*About this exercise*.
All records are to be reproduced verbatim, with images omitted.
(Beginning of Stored data)
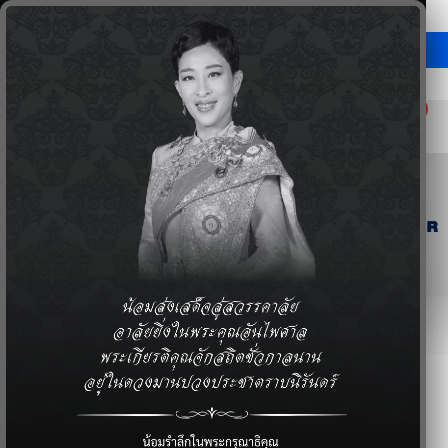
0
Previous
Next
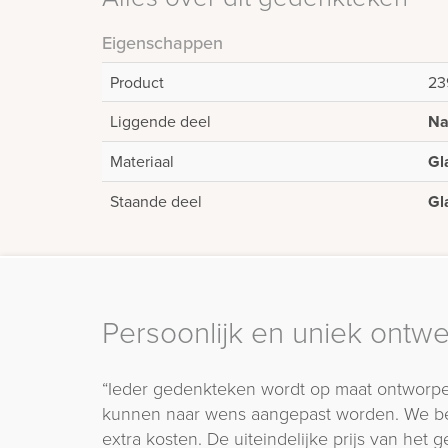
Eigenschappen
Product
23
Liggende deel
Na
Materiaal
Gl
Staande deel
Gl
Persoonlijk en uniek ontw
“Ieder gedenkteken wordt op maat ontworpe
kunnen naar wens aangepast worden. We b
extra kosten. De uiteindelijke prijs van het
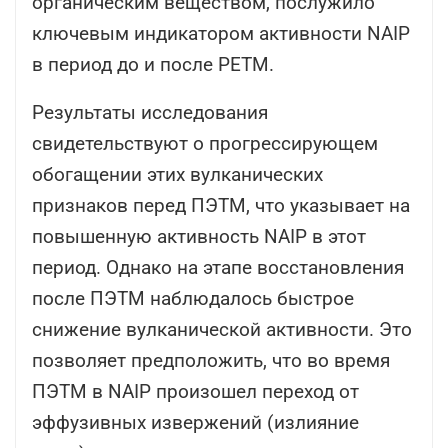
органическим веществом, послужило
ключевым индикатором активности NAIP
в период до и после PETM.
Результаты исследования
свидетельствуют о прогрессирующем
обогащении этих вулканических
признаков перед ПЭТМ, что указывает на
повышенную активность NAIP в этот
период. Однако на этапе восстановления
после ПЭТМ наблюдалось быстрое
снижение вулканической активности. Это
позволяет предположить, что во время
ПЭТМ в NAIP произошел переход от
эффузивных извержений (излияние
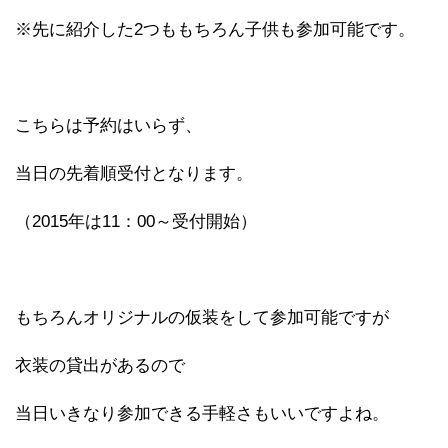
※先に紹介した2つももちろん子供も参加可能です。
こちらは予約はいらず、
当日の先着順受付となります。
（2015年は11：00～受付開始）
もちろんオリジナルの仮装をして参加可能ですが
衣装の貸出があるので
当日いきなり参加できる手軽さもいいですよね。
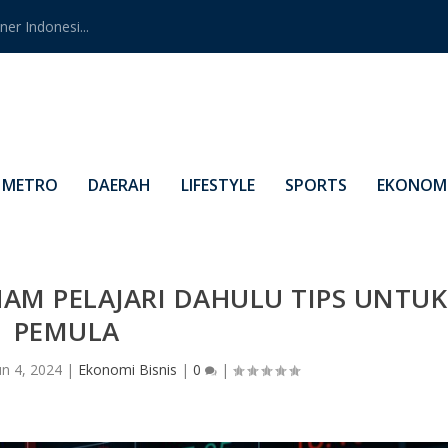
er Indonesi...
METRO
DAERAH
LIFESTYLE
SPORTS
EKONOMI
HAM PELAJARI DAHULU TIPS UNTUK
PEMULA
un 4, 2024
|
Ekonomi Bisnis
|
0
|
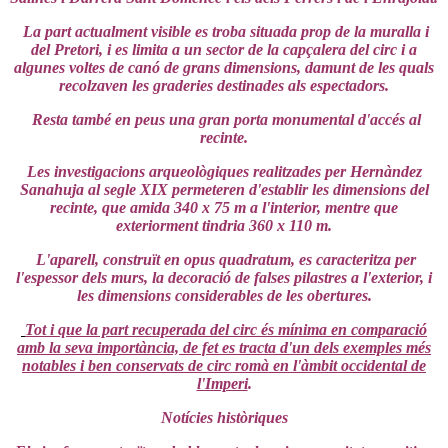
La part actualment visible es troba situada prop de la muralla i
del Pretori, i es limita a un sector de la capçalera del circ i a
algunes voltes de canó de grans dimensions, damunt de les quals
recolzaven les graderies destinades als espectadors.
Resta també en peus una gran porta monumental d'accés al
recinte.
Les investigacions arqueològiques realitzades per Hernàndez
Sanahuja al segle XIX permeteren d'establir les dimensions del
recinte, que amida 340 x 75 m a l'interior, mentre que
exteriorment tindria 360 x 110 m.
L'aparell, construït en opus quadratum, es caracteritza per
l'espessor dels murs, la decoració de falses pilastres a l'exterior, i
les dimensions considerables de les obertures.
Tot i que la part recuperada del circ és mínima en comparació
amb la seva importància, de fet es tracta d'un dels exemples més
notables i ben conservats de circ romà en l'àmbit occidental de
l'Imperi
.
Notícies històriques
(End of Stored data)
*Finished task*.
0
Previous
Next
Eigenschappen
Product
23
Liggende deel
Na
Materiaal
Gl
Staande deel
Gl
Persoonlijk en uniek ontw
“Ieder gedenkteken wordt op maat ontworpe
kunnen naar wens aangepast worden. We b
extra kosten. De uiteindelijke prijs van het
органическим веществом, послужило
ключевым индикатором активности NAIP
в период до и после PETM.
Результаты исследования
свидетельствуют о прогрессирующем
обогащении этих вулканических
признаков перед ПЭТМ, что указывает на
повышенную активность NAIP в этот
период. Однако на этапе восстановления
после ПЭТМ наблюдалось быстрое
снижение вулканической активности. Это
позволяет предположить, что во время
ПЭТМ в NAIP произошел переход от
эффузивных извержений (излияние
※先に紹介した2つももちろん子供も参加可能です。
こちらは予約はいらず、
当日の先着順受付となります。
（2015年は11：00～受付開始）
もちろんオリジナルの仮装をして参加可能ですが
衣装の貸出があるので
当日いきなり参加できる手軽さもいいですよね。
er Indonesi...
METRO
DAERAH
LIFESTYLE
SPORTS
EKONOMI
HAM PELAJARI DAHULU TIPS UNTUK
PEMULA
un 4, 2024
|
Ekonomi Bisnis
|
0
|
La part actualment visible es troba situada prop de la muralla i
del Pretori, i es limita a un sector de la capçalera del circ i a
algunes voltes de canó de grans dimensions, damunt de les quals
recolzaven les graderies destinades als espectadors.
Resta també en peus una gran porta monumental d'accés al
recinte.
Les investigacions arqueològiques realitzades per Hernàndez
Sanahuja al segle XIX permeteren d'establir les dimensions del
recinte, que amida 340 x 75 m a l'interior, mentre que
exteriorment tindria 360 x 110 m.
L'aparell, construït en opus quadratum, es caracteritza per
l'espessor dels murs, la decoració de falses pilastres a l'exterior, i
les dimensions considerables de les obertures.
Tot i que la part recuperada del circ és mínima en comparació
amb la seva importància, de fet es tracta d'un dels exemples més
notables i ben conservats de circ romà en l'àmbit occidental de
l'Imperi
.
Notícies històriques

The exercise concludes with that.